Since taking office, Carney has said that Canada’s strategy is to work with China where there is common ground and respect differences while defending Canadian interests.
For years, Beijing has urged Canada to focus on shared priorities instead of flashpoints such as China’s repression in Hong Kong and allegations of human rights abuses targeting Uyghurs and other minorities.
Carney’s private meeting with Xi in October lasted about 40 minutes. While no movement on trade issues came out of it, Xi invited Carney to visit China in the new year.
Carney said he was “very pleased’ with that meeting and suggested it represented a “turning point” in Canada-China relations.
That’s a sharp turn from comments Carney made during the leaders’ debate in the spring federal election, when he described China as “the biggest security threat” facing Canada. Carney later attributed the threat to Chinese foreign interference activities in Canadian politics and China’s activity in the Arctic.
After the October meeting, Carney said he raised the issue of foreign interference with Xi and that Beijing does not understand how seriously Canada takes the issue.
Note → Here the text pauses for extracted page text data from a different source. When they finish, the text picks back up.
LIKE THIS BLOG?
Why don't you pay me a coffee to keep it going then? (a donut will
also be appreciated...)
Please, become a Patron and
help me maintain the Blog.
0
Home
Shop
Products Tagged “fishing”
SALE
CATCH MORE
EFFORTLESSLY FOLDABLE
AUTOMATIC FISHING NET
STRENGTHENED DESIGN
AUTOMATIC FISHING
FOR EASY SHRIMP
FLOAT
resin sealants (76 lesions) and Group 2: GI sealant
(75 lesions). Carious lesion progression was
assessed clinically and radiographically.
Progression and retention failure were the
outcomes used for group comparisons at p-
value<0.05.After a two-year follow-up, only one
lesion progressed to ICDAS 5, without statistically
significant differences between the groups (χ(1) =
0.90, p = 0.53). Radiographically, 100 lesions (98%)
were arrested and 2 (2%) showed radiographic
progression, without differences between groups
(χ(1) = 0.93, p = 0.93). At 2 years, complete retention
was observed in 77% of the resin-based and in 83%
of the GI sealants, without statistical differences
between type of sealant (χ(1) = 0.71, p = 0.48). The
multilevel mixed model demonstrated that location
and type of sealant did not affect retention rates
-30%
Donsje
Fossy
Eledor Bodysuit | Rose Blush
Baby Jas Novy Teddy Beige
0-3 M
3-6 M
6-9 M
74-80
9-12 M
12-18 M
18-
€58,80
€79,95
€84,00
Last January, a federal inquiry concluded that “China is the most active perpetrator of foreign interference targeting Canada’s democratic institutions” at all levels.
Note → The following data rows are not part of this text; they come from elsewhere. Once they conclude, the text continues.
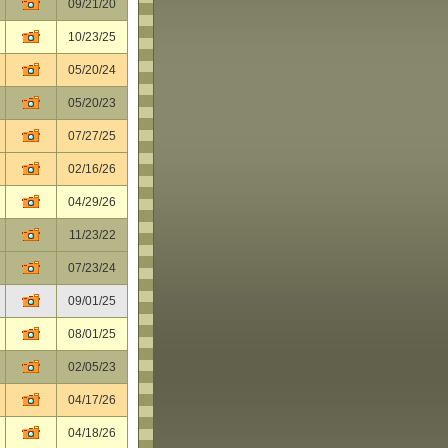
09/21/20
10/23/25
05/20/24
05/20/23
07/27/25
02/16/26
04/29/26
11/23/22
07/23/24
09/01/25
08/01/25
02/05/23
04/17/26
04/18/26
Beijing insists it does not interfere in other countries’ affairs and has called on Canada to do the same regarding matters it deems to be domestic, such as the status of Taiwan.
Ong said Beijing likely will continue to target Chinese-Canadians through political interference and transnational repression, regardless of how much trade takes place between the two countries, “because of the sheer size of Chinese diaspora in this country.”
“We have to think about separate measures to insulate ourselves from those harms,” she added.
While in China, Carney will also meet Chinese Premier Li Qiang and business leaders to discuss trade, energy, agriculture and international security.
Carney is likely to visit China again this year in November, when the Asia-Pacific Economic Co-operation forum hosts leaders in the tech hub of Shenzhen.